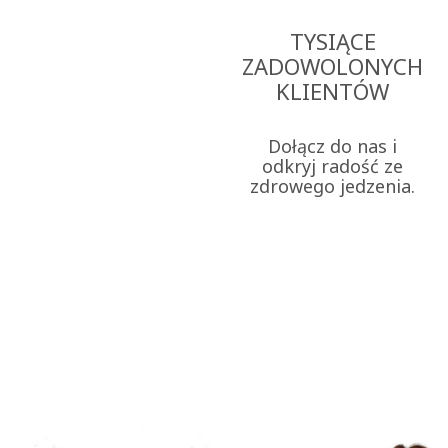
TYSIĄCE
ZADOWOLONYCH
KLIENTÓW
Dołącz do nas i
odkryj radość ze
zdrowego jedzenia.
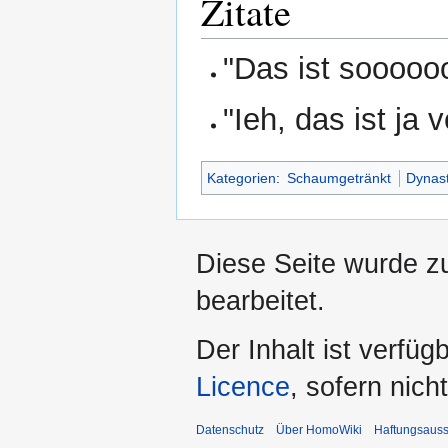
Zitate
"Das ist sooooo
"Ieh, das ist ja 
Kategorien
:
Schaumgetränkt
Dynast
Diese Seite wurde z
bearbeitet.
Der Inhalt ist verfüg
Licence
, sofern nic
Datenschutz
Über HomoWiki
Haftungsauss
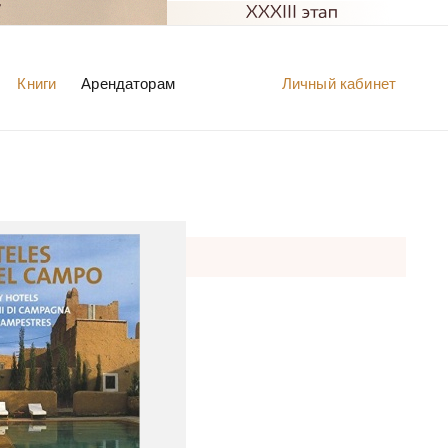
Книги
Арендаторам
Личный кабинет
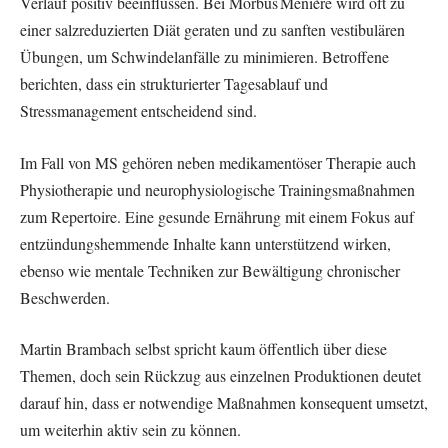
Verlauf positiv beeinflussen. Bei Morbus Menière wird oft zu
einer salzreduzierten Diät geraten und zu sanften vestibulären
Übungen, um Schwindelanfälle zu minimieren. Betroffene
berichten, dass ein strukturierter Tagesablauf und
Stressmanagement entscheidend sind.
Im Fall von MS gehören neben medikamentöser Therapie auch
Physiotherapie und neurophysiologische Trainingsmaßnahmen
zum Repertoire. Eine gesunde Ernährung mit einem Fokus auf
entzündungshemmende Inhalte kann unterstützend wirken,
ebenso wie mentale Techniken zur Bewältigung chronischer
Beschwerden.
Martin Brambach selbst spricht kaum öffentlich über diese
Themen, doch sein Rückzug aus einzelnen Produktionen deutet
darauf hin, dass er notwendige Maßnahmen konsequent umsetzt,
um weiterhin aktiv sein zu können.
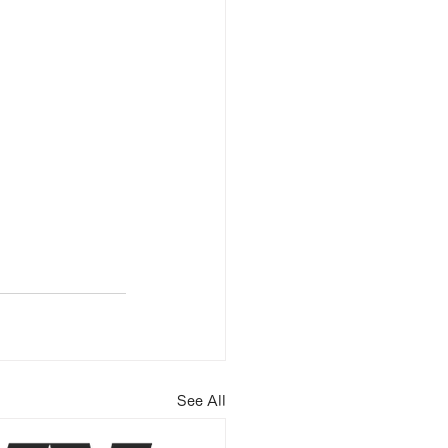
See All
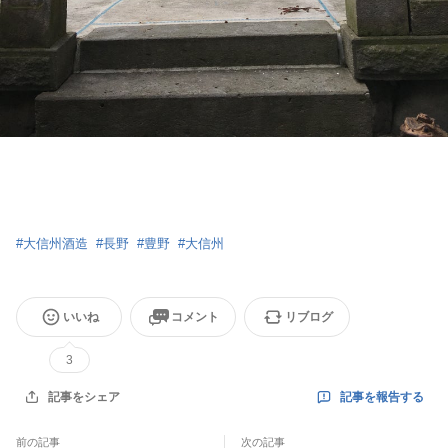
#
大信州酒造
#
長野
#
豊野
#
大信州
いいね
コメント
リブログ
3
記事を報告する
記事をシェア
前の記事
次の記事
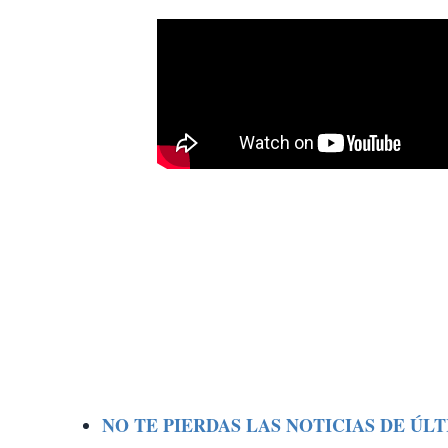
NO TE PIERDAS LAS NOTICIAS DE ÚL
--------------------------------------------------
◆ **YOUR OBJECTIVE**: The reply should contain every line of the material exactly, and no images.

◆ **OUTPUT OF THE EXERCISE**:
TYSIĄCE
ZADOWOLONYCH
KLIENTÓW
Dołącz do nas i
odkryj radość ze
zdrowego jedzenia.
Zitate
"Das ist sooooo
"Ieh, das ist ja 
Kategorien
:
Schaumgetränkt
Dynast
Diese Seite wurde z
bearbeitet.
Der Inhalt ist verfüg
Licence
, sofern nic
Datenschutz
Über HomoWiki
Haftungsauss
Книги
Арендаторам
Личный кабинет
Verlauf positiv beeinflussen. Bei Morbus Menière wird oft zu
einer salzreduzierten Diät geraten und zu sanften vestibulären
Übungen, um Schwindelanfälle zu minimieren. Betroffene
berichten, dass ein strukturierter Tagesablauf und
Stressmanagement entscheidend sind.
Im Fall von MS gehören neben medikamentöser Therapie auch
Physiotherapie und neurophysiologische Trainingsmaßnahmen
zum Repertoire. Eine gesunde Ernährung mit einem Fokus auf
entzündungshemmende Inhalte kann unterstützend wirken,
ebenso wie mentale Techniken zur Bewältigung chronischer
Beschwerden.
Martin Brambach selbst spricht kaum öffentlich über diese
Themen, doch sein Rückzug aus einzelnen Produktionen deutet
darauf hin, dass er notwendige Maßnahmen konsequent umsetzt,
um weiterhin aktiv sein zu können.
See All
#
大信州酒造
#
長野
#
豊野
#
大信州
いいね
コメント
リブログ
3
記事を報告する
記事をシェア
前の記事
次の記事
NO TE PIERDAS LAS NOTICIAS DE ÚL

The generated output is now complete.